And, it may be difficult to reset budgets to obtain additional resources once a project is underway.

Projects can't necessarily count on the use of new software productivity/quality tools and techniques to bail them out either. In "The Realities of Software Technology Payoffs," Robert Glass discovered that the benefits of Structured Techniques, Fourth Generation Languages, Computer Aided Software Engineering, Formal Methods, Cleanroom Methodology, Process Models and Object-Orientation simply do not match their claims. Glass estimated that productivity and quality benefits of these approaches can realistically expect to range widely from five percent to seven percent, but more studies are needed. Glass also warned that there is a substantial learning curve for these tools and techniques that initially leads to lower productivity, then to slow improvement over time.
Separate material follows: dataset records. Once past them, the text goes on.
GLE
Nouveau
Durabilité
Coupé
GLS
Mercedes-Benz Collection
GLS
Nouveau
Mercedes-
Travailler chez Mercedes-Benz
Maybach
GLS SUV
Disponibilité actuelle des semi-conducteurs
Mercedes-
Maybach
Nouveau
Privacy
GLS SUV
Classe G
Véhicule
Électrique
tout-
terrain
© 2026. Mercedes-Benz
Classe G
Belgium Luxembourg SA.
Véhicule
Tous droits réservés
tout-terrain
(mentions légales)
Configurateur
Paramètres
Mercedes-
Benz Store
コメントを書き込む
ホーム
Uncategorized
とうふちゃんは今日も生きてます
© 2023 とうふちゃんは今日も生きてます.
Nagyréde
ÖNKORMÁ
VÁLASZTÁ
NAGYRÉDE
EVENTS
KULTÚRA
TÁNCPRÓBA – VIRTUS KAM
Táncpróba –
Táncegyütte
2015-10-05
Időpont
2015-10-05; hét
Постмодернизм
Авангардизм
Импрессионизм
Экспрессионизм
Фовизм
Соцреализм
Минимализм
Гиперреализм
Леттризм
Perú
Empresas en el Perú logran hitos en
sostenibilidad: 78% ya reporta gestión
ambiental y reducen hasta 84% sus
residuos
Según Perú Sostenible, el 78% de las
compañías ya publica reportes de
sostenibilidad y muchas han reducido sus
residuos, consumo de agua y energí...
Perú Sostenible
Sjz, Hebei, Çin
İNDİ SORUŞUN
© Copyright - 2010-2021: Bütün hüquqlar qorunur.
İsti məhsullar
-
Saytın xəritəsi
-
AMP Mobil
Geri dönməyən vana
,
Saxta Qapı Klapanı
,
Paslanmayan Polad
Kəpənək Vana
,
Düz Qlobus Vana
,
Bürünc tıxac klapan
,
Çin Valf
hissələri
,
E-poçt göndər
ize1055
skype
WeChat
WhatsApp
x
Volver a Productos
As was the case with the software design process, bad requirements have negative implications to the entire software development cycle. Lifecycles do not easily accommodate volatility when requirements need to be changed. The Waterfall lifecycle model is one of the most commonly used lifecycle models for software development. It emphasizes that software is developed in sequential phases (requirements, analysis, design, implementation, testing, and operations and maintenance) with established milestones and reviews at the end of each phase. The entire scope of the project must be addressed at each phase and a phase must be completed before another can begin. Under this model, projects face extreme risk if requirements are not properly defined. Although it allows a revisit to a previous phase, it requires the definition of a huge bulk of requirements to continue though the lifecycle, leaving a project more vulnerable to inaccurate and incomplete requirements.

Recognizing the inherent risks in the waterfall model, Barry Boehm created a new lifecycle model, the Spiral model, based on the Waterfall model.
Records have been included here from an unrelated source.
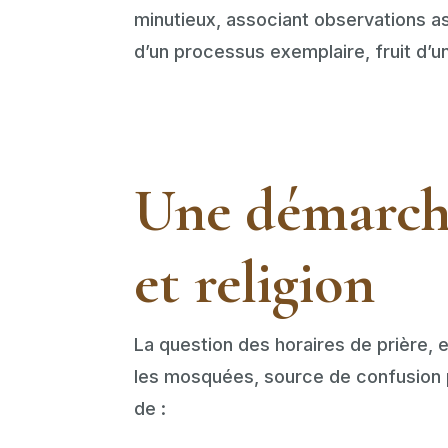
minutieux, associant observations a
d’un processus exemplaire, fruit d’u
Une démarche
et religion
La question des horaires de prière, e
les mosquées, source de confusion p
de :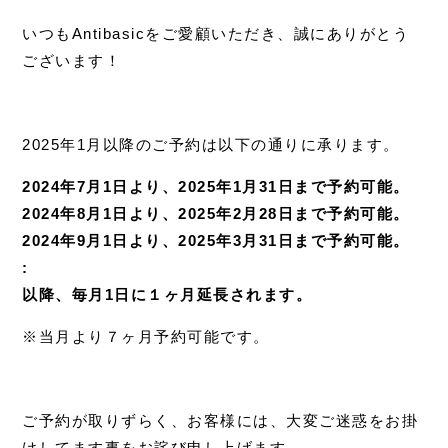
いつも
Antibasic
をご愛顧いただき、誠にありがとう
ございます！
2025年1月以降のご予約は以下の通りに承ります。
2024年7月1日より、2025年1月31日まで予約可能。
2024年8月1日より、2025年2月28日まで予約可能。
2024年9月1日より、2025年3月31日まで予約可能。
:
以降、毎月1日に１ヶ月延長されます。
※当月より７ヶ月予約可能です。
ご予約が取りずらく、お客様には、大変ご迷惑をお掛
けしてます事をお詫び申し上げます。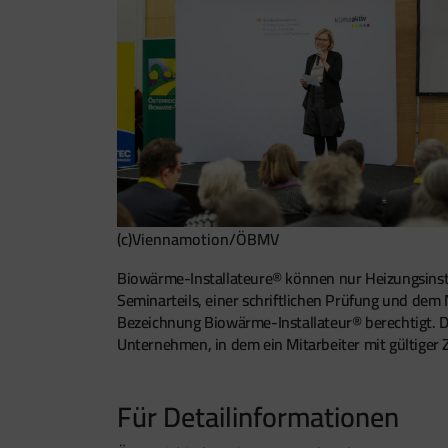
(c)Viennamotion/ÖBMV
Biowärme-Installateure® können nur Heizungsinsta
Seminarteils, einer schriftlichen Prüfung und dem 
Bezeichnung Biowärme-Installateur® berechtigt. Das
Unternehmen, in dem ein Mitarbeiter mit gültiger 
Für Detailinformationen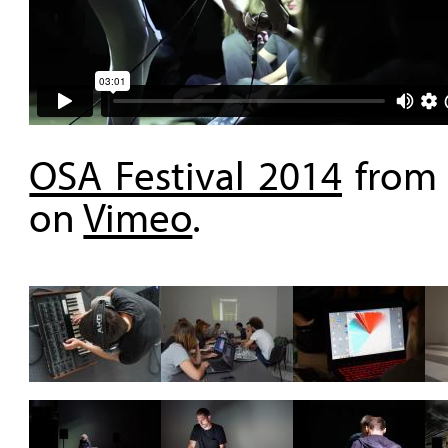
OSA Festival 2014
fro
on
Vimeo
.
The Spiral model recommends that developers should only define and implement the highest priority features. Then, the team should obtain feedback from users and customers and continue to incrementally implement additional features in small chunks. Each cycle in the Spiral model includes identification of objectives, alternatives, and constraints for each alternative.

Alternatives are to be evaluated relative to objectives and constraints with the identification of any sources of project risk. If risks are present, they must be mitigated by methods such as prototypes, simulations and benchmarking.

However, Boehm's Spiral model may actually introduce additional risk, especially in the development and implementation of complex systems. It's often difficult to select the appropriate design method without an understanding of the complete data model and it may difficult to produce a design that will accommodate the future when all the requirements are not considered. It may also prove to be problematic in forecasting resources for projects that have predetermined schedules in the absence of a full set of requirements.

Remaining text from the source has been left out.